Il convient pour cela de leur laisser atteindre 2 m de haut. Ce qui va prendre une dizaine d’années, comme pour ces 150 m linéaires plantés le 19 décembre par la Fédération de chasse sur les terres d’Etienne, à proximité du village de Chavanne. Etienne y songeait « depuis longtemps » mais dans un cas comme le sien – celui de propriétaire des hectares mais pas agriculteur – encore faut-il bien s’entendre avec son, ses locataires exploitants. Et probablement pas évident de rajouter encore une fois du travail et des responsabilités à des agriculteurs évoluant sur des parcelles toujours plus grandes et de nos jours pris à la gorge économiquement mais aussi par les injonctions venant de toutes parts. Cela après avoir été incités des décennies durant à épouser un modèle intensif pour créer l’abondance vivrière. Selon l’Afac-Agroforesteries, la situation à propos des haies urge plus que jamais au regard de la dégradation de la qualité des sols, des eaux, de la biodiversité.

Les mares disparaissent souvent par « abandon »
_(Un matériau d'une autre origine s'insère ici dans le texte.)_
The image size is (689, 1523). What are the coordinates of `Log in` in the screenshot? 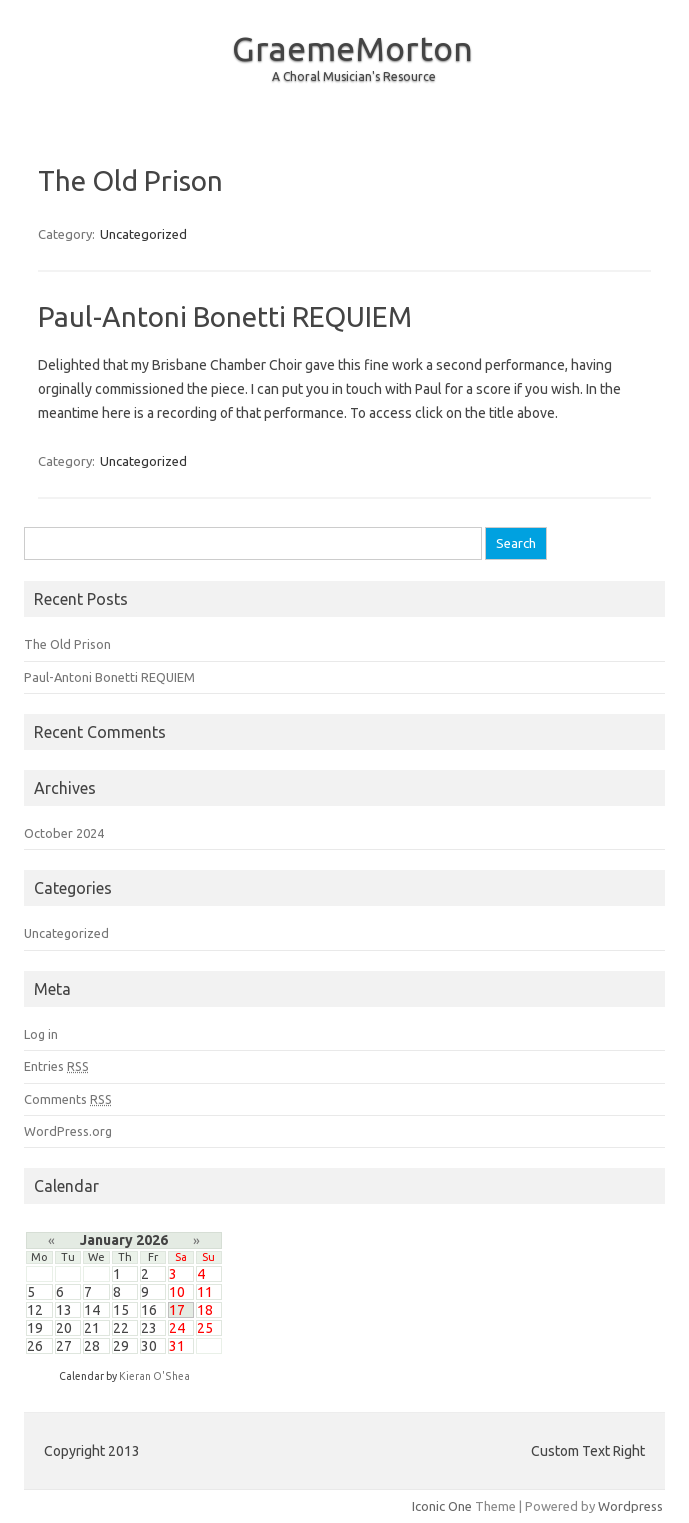 It's located at (41, 1034).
Selon l’organisation, près de 70 % des haies ont disparu en France depuis 1950. Et s’il en reste environ 750 000 km, non seulement 80 % de ces haies restantes sont altérées (manque et mauvais entretien, surexploitation) mais en plus, chaque année, plus de 11 500 km continuent à être supprimées ! Dans la Loire, malgré les efforts, d’ailleurs particulièrement marqués soulignait l’Afac-Agroforesteries, par rapport au reste du pays et qui ne se limitent pas à ce Marathon (Saint-Etienne Métropole et, avant elle, le Département ont mené et mènent bien d’autres projets, parfois communs), « on continue malheureusement à perdre 6 % de haies en moyenne par an même si on est loin des – 50 % atteints au tournant des années 70/80 », souligne la Fédération de chasse de la Loire. Côté mares, si aucune compensation ne peut rendre la vie aux espèces tuées à chaque destruction de milieu humide par nos aménagements, Emilie Joly, chargée de mission FNE Loire apporte une touche d’optimisme. Elle assure en effet à If qu’une nouvelle mare peut accueillir très rapidement des amphibiens, « dès le printemps qui suit une restauration effectuée au début de l’hiver ».

Malgré les efforts, on continue malheureusement à perdre 6 % de haies en moyenne par an dans la Loire.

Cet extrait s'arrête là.